Under tillage the soil had become productive, with crops of barley and wheat, potatoes and clover, and the Waimate mission station itself resembled an English farm house. Darwin’s eye luxuriated in the vast array of fruit and vegetables, including asparagus, rhubarb, olives, grapes, currants and hops, and the pleasing variety of flowers. There was a threshing barn, a blacksmith’s forge, ploughshares and even a substantial water mill where “the New Zealander may be seen powdered white like flour, like his brother miller in England”. Darwin also noted several young Maori men at Waimate, former slaves now “redeemed” by the missionaries and fashioned into respectable, well-dressed, cricket-playing members of the community.
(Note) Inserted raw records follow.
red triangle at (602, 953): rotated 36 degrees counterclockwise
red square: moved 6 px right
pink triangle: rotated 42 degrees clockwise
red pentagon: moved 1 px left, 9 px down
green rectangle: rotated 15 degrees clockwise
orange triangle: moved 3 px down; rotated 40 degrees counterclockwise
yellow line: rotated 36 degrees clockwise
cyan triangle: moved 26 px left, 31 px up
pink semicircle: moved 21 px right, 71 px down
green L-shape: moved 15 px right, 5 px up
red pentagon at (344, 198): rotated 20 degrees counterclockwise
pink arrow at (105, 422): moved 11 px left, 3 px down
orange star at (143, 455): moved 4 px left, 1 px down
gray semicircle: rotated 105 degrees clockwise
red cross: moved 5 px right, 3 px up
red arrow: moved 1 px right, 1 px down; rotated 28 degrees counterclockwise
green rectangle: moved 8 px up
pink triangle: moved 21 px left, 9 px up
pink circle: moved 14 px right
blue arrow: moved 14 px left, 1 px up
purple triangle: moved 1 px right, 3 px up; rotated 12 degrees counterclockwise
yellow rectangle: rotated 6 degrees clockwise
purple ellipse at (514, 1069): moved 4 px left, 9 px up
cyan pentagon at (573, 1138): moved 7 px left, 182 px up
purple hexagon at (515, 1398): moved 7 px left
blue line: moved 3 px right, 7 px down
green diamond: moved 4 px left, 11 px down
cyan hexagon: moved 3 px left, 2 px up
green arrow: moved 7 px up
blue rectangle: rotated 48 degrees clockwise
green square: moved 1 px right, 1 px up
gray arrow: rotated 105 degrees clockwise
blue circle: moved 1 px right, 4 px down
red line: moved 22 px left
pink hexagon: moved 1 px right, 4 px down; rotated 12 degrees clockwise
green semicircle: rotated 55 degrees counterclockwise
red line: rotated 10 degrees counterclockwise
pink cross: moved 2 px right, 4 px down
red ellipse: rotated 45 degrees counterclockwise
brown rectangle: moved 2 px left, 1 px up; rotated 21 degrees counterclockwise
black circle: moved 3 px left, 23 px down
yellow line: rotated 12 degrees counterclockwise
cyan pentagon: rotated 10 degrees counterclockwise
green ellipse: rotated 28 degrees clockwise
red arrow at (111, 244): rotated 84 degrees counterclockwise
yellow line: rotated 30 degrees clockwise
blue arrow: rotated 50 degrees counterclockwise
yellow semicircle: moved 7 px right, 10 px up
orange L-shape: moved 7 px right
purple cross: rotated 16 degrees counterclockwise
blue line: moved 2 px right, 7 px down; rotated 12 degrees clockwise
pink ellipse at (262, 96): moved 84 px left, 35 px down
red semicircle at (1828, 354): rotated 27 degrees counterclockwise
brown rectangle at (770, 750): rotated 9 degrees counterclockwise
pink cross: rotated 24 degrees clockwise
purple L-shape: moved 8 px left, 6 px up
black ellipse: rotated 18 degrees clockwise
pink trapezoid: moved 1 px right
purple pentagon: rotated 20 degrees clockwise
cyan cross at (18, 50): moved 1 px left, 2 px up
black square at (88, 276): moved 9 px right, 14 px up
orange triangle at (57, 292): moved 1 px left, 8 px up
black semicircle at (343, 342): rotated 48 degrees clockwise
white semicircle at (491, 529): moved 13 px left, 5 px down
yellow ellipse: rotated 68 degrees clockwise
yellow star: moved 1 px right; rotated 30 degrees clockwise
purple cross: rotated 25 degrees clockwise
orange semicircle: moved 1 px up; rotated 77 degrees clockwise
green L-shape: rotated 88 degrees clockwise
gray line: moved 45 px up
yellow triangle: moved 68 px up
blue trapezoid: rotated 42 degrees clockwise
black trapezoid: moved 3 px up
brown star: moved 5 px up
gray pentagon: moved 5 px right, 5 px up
Darwin’s tendency to see linearity in the meeting of cultures is understandable: history and the apologists of empire alike taught that the savage was inevitably transformed by the superior technology, morality and social mores of a benevolent higher civilisation. Certainly, this was the process that the printed accounts of the missionaries, circulated in the metropoles of Europe, suggested was underway.
Not so, argues Tony Ballantyne in Entanglements of Empire. Missionary diaries, journals, letters, reports and minutes reveal a less confident, more compromised and often thwarted endeavour, one that was subject to a largely uncontrollable flux in power relations between, and within, groupings of Pākehā and Māori.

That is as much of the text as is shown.